## Requirement
Only the lines from the opening of the material through the one containing "30 napos pénzvisszafizetési" should be reproduced, each exactly as it stands.

## Source material
____________
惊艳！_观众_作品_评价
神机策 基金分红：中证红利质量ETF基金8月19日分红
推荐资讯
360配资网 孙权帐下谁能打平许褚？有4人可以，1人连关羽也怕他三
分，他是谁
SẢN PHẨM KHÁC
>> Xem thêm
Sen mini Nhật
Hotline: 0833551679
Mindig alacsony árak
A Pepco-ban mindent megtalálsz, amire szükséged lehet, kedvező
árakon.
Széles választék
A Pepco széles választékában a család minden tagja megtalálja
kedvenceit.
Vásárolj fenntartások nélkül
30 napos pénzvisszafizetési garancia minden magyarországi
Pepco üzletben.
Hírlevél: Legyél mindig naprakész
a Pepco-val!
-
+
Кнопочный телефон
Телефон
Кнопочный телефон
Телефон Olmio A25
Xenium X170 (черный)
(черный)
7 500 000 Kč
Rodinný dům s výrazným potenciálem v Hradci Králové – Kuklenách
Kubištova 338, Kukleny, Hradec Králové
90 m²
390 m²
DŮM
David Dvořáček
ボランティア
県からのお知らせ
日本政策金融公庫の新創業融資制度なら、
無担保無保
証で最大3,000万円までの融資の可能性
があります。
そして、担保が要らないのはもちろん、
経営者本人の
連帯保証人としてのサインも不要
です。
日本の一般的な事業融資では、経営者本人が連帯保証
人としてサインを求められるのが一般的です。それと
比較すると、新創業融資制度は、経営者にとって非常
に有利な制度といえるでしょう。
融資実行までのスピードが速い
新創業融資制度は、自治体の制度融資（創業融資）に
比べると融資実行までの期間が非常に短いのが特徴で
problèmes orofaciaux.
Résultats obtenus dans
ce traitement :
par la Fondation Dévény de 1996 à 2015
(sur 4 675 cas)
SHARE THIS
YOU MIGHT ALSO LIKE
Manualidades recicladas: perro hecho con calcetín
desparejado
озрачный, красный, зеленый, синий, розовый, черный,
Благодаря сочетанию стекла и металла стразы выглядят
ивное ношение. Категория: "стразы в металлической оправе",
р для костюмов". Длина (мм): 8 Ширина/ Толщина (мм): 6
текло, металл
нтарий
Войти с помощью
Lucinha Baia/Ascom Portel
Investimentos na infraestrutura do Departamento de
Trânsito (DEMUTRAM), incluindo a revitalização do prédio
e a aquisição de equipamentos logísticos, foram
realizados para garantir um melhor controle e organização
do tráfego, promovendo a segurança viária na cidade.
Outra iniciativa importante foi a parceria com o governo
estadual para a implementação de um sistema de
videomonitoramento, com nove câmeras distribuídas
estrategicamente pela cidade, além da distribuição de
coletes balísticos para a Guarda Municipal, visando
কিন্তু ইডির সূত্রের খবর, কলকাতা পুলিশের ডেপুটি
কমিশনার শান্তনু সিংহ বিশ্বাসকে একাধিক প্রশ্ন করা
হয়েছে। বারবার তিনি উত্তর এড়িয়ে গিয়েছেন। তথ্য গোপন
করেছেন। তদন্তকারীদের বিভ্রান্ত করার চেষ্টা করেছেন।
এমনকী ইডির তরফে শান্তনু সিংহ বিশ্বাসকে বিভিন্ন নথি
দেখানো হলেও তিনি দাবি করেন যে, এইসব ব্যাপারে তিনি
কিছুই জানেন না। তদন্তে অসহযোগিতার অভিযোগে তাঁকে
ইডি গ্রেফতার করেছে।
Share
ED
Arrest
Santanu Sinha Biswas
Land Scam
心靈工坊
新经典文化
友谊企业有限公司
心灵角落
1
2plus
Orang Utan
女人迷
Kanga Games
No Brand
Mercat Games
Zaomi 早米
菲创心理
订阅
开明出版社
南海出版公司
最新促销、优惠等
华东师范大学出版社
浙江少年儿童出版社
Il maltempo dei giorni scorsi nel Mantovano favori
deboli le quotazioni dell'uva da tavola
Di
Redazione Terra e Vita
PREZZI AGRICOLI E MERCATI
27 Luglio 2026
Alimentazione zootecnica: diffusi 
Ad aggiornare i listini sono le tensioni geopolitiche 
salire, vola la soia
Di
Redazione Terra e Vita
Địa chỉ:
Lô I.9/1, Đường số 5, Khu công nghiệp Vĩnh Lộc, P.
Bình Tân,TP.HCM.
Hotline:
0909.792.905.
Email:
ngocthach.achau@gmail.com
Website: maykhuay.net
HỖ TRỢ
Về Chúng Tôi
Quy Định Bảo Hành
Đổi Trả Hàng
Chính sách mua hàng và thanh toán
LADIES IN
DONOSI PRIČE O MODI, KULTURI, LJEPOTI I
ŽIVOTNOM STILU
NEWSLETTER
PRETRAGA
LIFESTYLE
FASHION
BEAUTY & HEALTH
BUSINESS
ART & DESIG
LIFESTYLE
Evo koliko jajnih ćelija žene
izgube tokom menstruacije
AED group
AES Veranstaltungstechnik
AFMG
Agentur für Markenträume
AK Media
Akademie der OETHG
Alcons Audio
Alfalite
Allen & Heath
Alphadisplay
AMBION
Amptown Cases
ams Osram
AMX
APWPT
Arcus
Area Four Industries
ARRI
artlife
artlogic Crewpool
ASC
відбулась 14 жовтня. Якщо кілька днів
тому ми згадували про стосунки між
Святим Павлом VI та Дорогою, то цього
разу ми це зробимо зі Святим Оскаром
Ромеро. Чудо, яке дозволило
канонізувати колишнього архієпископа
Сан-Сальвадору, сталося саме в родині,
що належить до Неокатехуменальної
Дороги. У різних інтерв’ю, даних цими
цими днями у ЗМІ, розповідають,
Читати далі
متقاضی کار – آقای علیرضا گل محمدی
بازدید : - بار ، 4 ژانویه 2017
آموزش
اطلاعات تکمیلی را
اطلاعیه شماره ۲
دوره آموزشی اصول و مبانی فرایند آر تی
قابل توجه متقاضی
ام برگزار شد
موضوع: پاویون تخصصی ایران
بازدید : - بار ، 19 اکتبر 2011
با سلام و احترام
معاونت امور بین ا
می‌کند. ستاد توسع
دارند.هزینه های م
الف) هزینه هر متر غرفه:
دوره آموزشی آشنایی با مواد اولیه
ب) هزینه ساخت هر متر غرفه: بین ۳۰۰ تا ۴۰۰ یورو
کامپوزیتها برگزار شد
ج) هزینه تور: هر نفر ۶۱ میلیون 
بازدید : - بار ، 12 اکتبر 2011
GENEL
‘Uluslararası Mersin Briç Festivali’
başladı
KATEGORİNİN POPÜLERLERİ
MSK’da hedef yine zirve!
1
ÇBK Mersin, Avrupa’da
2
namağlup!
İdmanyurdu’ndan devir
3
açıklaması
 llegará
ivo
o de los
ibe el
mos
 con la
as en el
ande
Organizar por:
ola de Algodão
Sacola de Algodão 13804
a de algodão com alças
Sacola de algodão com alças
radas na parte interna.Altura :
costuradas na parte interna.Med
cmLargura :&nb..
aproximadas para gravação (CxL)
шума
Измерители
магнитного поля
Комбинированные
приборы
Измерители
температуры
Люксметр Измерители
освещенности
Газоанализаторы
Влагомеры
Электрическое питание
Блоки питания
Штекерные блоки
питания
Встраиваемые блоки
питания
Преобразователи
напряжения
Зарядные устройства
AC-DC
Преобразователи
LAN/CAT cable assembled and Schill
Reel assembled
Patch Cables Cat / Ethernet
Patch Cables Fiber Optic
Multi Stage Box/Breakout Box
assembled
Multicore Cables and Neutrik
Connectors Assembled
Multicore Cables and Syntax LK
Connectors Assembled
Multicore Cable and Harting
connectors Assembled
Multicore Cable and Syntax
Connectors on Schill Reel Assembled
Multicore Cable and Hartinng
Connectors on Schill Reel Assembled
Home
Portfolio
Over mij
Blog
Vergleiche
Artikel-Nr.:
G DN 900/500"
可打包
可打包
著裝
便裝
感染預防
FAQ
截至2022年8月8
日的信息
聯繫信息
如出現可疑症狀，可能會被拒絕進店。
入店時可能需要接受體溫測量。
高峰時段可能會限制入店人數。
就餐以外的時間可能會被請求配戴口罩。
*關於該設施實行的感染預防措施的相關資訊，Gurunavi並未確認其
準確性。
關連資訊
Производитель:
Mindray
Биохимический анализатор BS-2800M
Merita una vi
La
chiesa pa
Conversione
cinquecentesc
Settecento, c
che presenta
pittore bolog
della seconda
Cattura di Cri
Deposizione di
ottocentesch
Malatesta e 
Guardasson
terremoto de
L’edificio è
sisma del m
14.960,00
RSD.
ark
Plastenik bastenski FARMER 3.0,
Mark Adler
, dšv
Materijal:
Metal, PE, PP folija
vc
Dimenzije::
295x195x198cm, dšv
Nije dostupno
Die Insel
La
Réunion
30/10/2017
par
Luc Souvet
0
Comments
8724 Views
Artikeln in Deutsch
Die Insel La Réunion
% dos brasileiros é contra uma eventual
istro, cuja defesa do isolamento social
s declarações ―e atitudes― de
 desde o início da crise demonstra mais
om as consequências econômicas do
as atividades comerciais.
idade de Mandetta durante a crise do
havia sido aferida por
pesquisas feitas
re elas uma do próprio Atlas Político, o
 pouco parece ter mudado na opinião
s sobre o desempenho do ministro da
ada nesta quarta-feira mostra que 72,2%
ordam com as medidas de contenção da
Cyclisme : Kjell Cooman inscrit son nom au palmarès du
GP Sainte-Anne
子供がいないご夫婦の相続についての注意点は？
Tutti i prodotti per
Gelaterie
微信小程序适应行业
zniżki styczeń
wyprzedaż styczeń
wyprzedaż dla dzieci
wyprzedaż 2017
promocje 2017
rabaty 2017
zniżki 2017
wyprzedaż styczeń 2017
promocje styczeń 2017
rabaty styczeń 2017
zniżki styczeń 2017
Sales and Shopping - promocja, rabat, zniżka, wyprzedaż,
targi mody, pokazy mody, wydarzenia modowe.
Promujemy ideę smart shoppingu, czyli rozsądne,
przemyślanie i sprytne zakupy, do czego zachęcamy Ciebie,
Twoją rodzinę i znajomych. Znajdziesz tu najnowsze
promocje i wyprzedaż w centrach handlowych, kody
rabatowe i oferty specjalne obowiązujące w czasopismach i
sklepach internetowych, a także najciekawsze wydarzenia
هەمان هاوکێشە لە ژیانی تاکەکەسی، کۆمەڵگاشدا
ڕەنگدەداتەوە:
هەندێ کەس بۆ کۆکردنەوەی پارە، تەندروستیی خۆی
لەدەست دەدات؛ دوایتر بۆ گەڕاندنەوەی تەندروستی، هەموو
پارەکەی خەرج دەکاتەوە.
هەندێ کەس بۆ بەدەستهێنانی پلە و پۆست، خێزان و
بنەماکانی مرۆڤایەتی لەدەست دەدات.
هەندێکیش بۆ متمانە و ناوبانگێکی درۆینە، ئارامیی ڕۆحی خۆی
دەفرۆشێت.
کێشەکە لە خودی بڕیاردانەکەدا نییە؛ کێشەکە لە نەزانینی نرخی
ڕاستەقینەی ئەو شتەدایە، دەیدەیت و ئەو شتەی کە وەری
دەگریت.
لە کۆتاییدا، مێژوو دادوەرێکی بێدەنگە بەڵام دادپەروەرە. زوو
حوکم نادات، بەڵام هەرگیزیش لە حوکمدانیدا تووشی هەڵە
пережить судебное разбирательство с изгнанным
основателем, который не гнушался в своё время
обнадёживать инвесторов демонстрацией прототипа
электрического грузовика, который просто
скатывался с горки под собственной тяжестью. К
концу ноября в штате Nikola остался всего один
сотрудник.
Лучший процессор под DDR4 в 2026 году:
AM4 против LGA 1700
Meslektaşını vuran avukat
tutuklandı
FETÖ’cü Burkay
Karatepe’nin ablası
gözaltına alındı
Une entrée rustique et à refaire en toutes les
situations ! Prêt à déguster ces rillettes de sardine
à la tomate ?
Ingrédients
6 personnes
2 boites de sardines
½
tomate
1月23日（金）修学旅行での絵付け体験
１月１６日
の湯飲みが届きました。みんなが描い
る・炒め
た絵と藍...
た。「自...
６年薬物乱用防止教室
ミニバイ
____________
## Answer area
惊艳！_观众_作品_评价
神机策 基金分红：中证红利质量ETF基金8月19日分红
推荐资讯
360配资网 孙权帐下谁能打平许褚？有4人可以，1人连关羽也怕他三
分，他是谁
SẢN PHẨM KHÁC
>> Xem thêm
Sen mini Nhật
Hotline: 0833551679
Mindig alacsony árak
A Pepco-ban mindent megtalálsz, amire szükséged lehet, kedvező
árakon.
Széles választék
A Pepco széles választékában a család minden tagja megtalálja
kedvenceit.
Vásárolj fenntartások nélkül
30 napos pénzvisszafizetési garancia minden magyarországi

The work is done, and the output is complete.